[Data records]

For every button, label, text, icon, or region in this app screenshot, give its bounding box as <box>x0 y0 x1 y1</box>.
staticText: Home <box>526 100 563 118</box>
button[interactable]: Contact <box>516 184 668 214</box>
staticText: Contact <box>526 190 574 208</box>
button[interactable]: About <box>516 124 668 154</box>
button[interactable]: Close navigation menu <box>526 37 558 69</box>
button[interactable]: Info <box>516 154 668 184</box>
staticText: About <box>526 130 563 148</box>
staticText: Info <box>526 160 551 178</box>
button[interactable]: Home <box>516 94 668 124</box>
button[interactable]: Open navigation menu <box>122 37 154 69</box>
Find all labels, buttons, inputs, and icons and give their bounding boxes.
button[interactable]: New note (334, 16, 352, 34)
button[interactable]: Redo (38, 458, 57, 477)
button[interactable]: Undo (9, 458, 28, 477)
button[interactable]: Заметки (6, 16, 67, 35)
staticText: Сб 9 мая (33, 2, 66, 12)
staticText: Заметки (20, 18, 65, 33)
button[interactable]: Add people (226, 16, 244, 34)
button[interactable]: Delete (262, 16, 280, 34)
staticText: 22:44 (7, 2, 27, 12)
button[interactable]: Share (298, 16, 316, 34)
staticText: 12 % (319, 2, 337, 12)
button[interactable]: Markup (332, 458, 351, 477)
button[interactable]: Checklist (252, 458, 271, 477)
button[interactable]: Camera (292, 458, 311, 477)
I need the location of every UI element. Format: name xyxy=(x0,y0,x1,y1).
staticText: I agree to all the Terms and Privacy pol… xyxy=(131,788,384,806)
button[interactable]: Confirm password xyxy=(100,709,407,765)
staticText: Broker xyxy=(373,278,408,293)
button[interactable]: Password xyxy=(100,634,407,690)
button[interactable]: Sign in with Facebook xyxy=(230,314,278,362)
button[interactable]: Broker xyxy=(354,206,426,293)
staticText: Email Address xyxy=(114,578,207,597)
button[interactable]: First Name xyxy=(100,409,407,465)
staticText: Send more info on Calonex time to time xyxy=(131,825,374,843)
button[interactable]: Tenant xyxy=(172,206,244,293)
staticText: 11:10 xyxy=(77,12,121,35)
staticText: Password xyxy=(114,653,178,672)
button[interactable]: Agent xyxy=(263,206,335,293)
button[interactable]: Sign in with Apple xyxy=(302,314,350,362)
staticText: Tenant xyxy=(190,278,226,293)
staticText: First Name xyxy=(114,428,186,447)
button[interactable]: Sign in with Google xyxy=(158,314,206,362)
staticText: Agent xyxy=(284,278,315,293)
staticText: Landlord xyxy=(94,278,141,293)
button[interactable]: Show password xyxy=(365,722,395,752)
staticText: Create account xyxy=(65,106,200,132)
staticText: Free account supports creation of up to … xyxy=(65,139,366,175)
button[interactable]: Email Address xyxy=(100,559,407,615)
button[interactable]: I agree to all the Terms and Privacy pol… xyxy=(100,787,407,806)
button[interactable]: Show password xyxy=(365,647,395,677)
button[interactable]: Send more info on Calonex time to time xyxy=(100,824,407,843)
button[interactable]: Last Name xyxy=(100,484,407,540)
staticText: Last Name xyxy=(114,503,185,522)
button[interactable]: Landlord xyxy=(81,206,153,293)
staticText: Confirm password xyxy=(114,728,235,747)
==
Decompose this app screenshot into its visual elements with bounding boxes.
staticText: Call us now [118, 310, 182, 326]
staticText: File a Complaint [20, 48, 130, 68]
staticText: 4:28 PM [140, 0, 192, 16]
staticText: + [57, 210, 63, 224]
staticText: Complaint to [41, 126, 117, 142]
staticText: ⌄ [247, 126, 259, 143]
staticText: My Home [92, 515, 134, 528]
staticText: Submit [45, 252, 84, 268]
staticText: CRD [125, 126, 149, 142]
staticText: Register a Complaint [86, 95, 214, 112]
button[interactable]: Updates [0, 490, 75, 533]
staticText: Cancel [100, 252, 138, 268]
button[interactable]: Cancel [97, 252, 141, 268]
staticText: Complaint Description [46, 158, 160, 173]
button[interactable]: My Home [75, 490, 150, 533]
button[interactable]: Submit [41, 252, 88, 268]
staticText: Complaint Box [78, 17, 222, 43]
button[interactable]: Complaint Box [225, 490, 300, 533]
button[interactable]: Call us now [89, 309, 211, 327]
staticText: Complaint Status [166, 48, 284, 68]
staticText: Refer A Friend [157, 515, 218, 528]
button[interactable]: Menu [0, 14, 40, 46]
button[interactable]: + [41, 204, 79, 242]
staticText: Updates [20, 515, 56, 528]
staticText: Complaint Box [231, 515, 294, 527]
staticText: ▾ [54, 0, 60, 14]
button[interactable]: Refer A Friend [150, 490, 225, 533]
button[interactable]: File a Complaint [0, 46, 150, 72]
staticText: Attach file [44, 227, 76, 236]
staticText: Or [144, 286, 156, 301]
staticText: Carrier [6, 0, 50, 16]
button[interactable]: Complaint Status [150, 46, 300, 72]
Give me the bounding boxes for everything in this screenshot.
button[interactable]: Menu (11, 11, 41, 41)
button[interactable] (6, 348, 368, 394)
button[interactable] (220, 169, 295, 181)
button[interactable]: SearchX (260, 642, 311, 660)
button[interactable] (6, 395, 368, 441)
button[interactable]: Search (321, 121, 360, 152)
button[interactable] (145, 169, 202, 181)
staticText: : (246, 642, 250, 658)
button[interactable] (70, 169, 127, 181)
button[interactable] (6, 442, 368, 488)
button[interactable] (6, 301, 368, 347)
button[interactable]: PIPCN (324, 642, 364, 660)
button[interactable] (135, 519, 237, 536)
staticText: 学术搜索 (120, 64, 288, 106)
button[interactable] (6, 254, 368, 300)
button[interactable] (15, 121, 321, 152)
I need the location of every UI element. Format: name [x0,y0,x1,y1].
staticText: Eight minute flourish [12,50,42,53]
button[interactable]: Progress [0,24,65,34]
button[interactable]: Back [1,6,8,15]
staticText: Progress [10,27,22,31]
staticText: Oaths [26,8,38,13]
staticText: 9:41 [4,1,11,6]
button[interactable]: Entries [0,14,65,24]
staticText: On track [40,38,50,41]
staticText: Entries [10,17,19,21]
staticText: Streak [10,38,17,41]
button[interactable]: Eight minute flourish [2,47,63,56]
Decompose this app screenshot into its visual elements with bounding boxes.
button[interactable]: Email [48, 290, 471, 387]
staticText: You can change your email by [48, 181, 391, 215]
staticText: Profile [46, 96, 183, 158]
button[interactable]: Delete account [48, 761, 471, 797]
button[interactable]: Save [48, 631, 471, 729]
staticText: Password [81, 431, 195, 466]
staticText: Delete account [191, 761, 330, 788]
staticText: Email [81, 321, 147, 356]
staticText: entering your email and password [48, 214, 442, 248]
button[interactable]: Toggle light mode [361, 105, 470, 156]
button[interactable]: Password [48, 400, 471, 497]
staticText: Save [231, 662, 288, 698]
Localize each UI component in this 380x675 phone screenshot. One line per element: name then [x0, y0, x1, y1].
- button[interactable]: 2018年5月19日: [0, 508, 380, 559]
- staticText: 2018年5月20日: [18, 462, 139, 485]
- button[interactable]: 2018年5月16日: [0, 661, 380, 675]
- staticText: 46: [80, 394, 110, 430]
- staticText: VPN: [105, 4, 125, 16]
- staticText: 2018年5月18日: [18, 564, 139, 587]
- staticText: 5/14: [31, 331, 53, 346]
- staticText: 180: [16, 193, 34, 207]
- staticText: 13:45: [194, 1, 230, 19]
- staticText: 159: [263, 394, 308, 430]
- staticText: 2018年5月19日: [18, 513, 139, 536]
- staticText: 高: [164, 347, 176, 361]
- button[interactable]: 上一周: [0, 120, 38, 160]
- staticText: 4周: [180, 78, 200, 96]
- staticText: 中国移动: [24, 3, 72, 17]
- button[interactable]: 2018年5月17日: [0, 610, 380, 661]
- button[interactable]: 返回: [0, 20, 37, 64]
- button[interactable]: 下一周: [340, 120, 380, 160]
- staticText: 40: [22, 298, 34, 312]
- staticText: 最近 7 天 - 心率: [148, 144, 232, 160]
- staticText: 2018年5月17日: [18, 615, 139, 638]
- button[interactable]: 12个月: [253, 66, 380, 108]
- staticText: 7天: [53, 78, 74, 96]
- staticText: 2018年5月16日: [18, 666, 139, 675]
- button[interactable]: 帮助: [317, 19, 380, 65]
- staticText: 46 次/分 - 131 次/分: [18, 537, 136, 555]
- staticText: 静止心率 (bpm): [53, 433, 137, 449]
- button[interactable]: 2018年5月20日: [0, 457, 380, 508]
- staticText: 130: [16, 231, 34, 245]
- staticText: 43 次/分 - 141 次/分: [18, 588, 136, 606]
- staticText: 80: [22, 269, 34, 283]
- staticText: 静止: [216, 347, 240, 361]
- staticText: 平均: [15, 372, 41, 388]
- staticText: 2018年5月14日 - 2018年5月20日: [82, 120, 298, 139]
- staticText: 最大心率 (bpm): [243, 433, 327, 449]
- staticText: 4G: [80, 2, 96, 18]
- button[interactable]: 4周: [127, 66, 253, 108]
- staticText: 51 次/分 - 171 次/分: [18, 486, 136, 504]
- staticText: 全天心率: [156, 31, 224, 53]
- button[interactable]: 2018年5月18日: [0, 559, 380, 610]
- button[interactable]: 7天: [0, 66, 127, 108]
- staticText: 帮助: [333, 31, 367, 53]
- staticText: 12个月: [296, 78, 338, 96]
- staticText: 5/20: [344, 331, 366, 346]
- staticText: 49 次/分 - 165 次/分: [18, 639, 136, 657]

Goal of the exercise -
Only the lines above that include the word "boxes" belong in the answer; copy each one.

Answer section -
Find all labels, buttons, inputs, and icons and give their bounding boxes.
Decompose this app screenshot into its visual elements with bounding boxes.
Give me the bounding boxes for everything in this screenshot.
Decompose this app screenshot into its visual elements with bounding boxes.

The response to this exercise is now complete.